2) À long terme, tout le monde meurt. Le seul moyen de réduire la mortalité globale est de réduire la natalité.
3) Il y a très peu de traitements, en dehors des urgences, qui sont évalués en terme de mortalité globale. Pour les interventions préventives, c’est encore plus clair : Imagine-t-on le programme de vaccination en France évalué sur la mortalité globale ?
4) Les essais randomisés de dépistage sont insuffisamment puissants pour donner une indication de l’effet sur la mortalité globale. Ils ne sont pas non plus fiables sur le long terme, car il est impossible de s’assurer du respect des groupes par les sujets randomisés.
Pour toutes ces raisons, l’efficacité du dépistage doit être évalué sur la mortalité par le cancer détecté, et l’intérêt du dépistage en comparant ce bénéfice aux risques inhérents au dépistage.

Docteurdu16 a dit…

Bonjour Daniel Corcos.
Je connais certains de ces arguments depuis longtemps et un certain nombre de personnes y ont répondu.
1) Dans les cancers très tueurs comme celui du poumon et du pancréas les effets du dépistage sur la mortalité globale pourrait être étudié dans des délais plus raisonnables. A condition qu'il existe des traitements efficaces. Pour le mélanome, sauf erreur, le dépistage n'a pas non plus fait la preuve de son efficacité sur la mortalité globale.
2) Difficile de répondre à pareille assertion. Ce qui compte aussi : l'âge de survenue des K
3) Restons sur le dépistage : dans les maladies cardiovasculaires la diminution de la mortalité globale est problématique également (et elle a été étudiée). Pour la prévention, il est clair que si personne ne fume plus il y aura moins de K du poumon et de BPCO. Pour la mortalité globale : faut étudier.
4) Cet argument est classique. Les études sur le K du colon ont été menées pendant de très nombreuses années et sans résultats sur la mortalité globale.
Vous oubliez les arguments qui ne vous conviennent pas :
1) le surdiagnostic (il est vrai que vous niez cette notion). Le surdiagnostic est un événement indésirable grave.
2) le surtraitement itou.
3) et je crois que c'est le point essentiel : les mensonges sur les effets du dépistage auprès des patients.
4) la médecine juridique : je préfère surirait que sousdiagnostiqué.
Une information honnête des avantages et des inconvénients du dépistage permettrait aux patientes et aux patients s'ils ou elles veulent être dépistées et de quoi elles ou ils veulent mourir. Mais peut-on donner une information neutre sur le dépistage du K de la prostate par dosage du PSA ?
Mais il existe une littérature abondante sur le sujet qui mériterait une thèse de 1000 pages.
A bientôt.

Daniel Corcos a dit…

Il ne faut pas tout mélanger : 1) Il n’y a pas de dépistage du cancer du pancréas. 2) Le dépistage du cancer du poumon implique des examens irradiants. 3) Le dépistage du mélanome ne marche pas sur la mortalité par mélanome parce que c’est une tumeur visible par le patient, et il vaut mieux qu’il se précipite chez son médecin quand il la voit se modifier plutôt qu’il attende le dépistage programmé.

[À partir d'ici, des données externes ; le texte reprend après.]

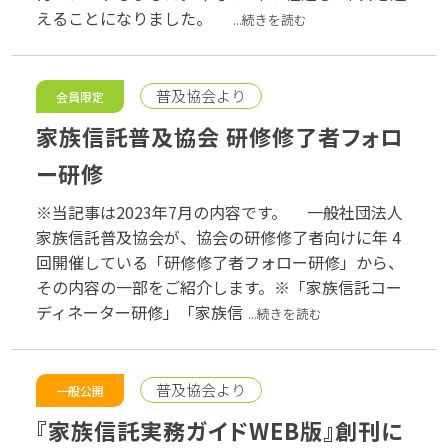
えることになりました。
...続きを読む
普及協会より
会員限定
家族信託普及協会 研修修了者フォロ
ー研修
※当記事は2023年7月の内容です。 一般社団法人
家族信託普及協会が、協会の研修修了者向けに年 4
回開催している「研修修了者フォロー研修」から、
その内容の一部をご紹介します。※「家族信託コー
ディネーター研修」「家族信
...続きを読む
普及協会より
一般公開
『家族信託実務ガイドWEB版』創刊に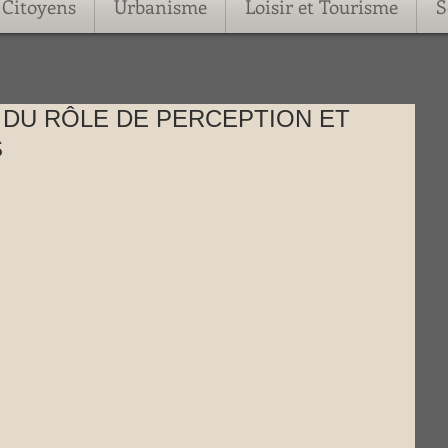
Citoyens
Urbanisme
Loisir et Tourisme
S
T DU RÔLE DE PERCEPTION ET
S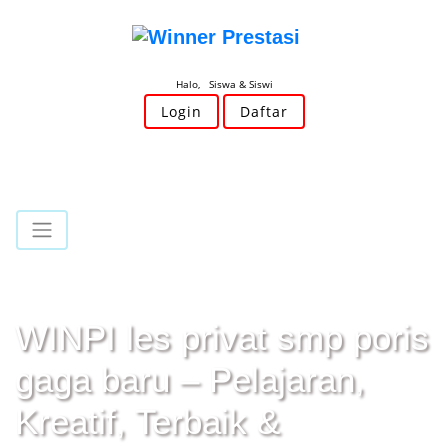
Halo, Siswa & Siswi
Login
Daftar
WINPI les privat smp poris
gaga baru – Pelajaran,
Kreatif, Terbaik &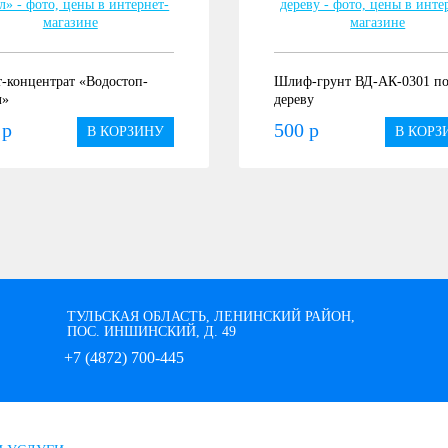
т-концентрат «Водостоп-
Шлиф-грунт ВД-АК-0301 п
л»
дереву
 р
500 р
В КОРЗИНУ
В КОРЗ
ТУЛЬСКАЯ ОБЛАСТЬ, ЛЕНИНСКИЙ РАЙОН,
ПОС. ИНШИНСКИЙ, Д. 49
+7 (4872) 700-445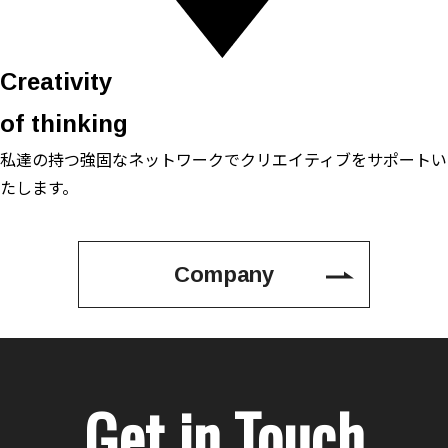
Creativity
of thinking
私達の持つ強固なネットワークで
クリエイティブをサポートい
たします。
Company
Get in Touch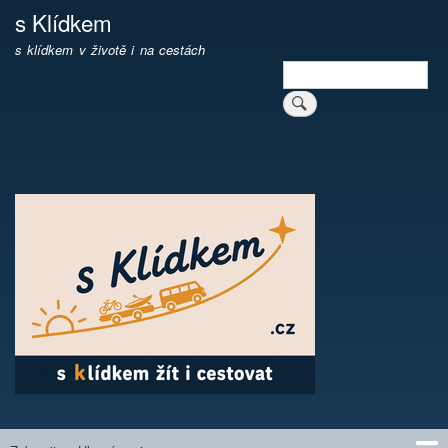
Přejít
s Klídkem
k
s klídkem v životě i na cestách
hlavnímu
Hledat
obsahu
Vyhledávání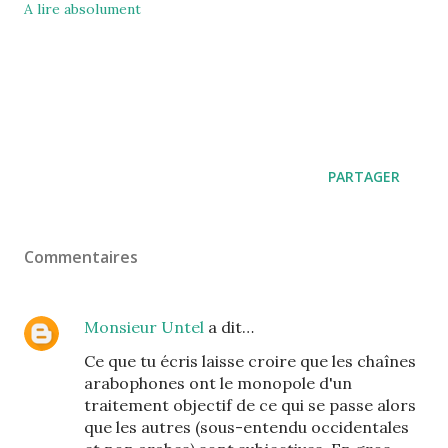
A lire absolument
PARTAGER
Commentaires
Monsieur Untel
a dit…
Ce que tu écris laisse croire que les chaînes
arabophones ont le monopole d'un
traitement objectif de ce qui se passe alors
que les autres (sous-entendu occidentales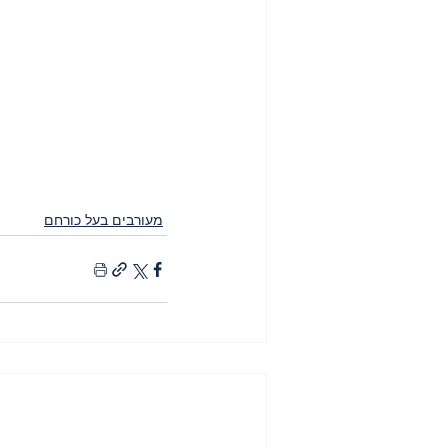
מעורבים בעל כורחם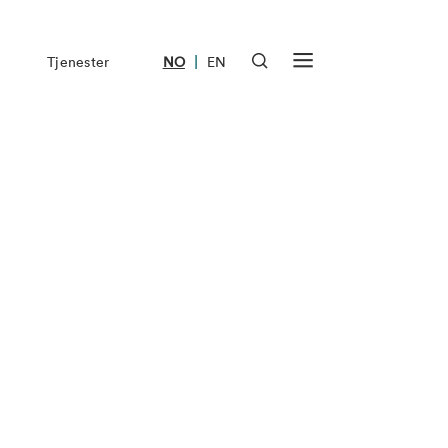
|
Tjenester
NO
EN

Il est clair que l’âge de survenue des cancers et leur vitesse d’évolution sont les paramètres cruciaux. Pour le cancer de la prostate, il y a une perte très importante de la qualité de vie pour un bénéfice sur la mortalité spécifique faible.

Sur la mortalité globale dans les interventions en dehors du cancer, vous ne faites qu’aller dans mon sens : ce n’est pas pertinent ni faisable.

En ce qui concerne la propagande des dépisteurs et la pression juridique, je ne peux qu’être d’accord avec vous, mais ce n’est pas une raison pour ne pas avoir une vision rationnelle de la question.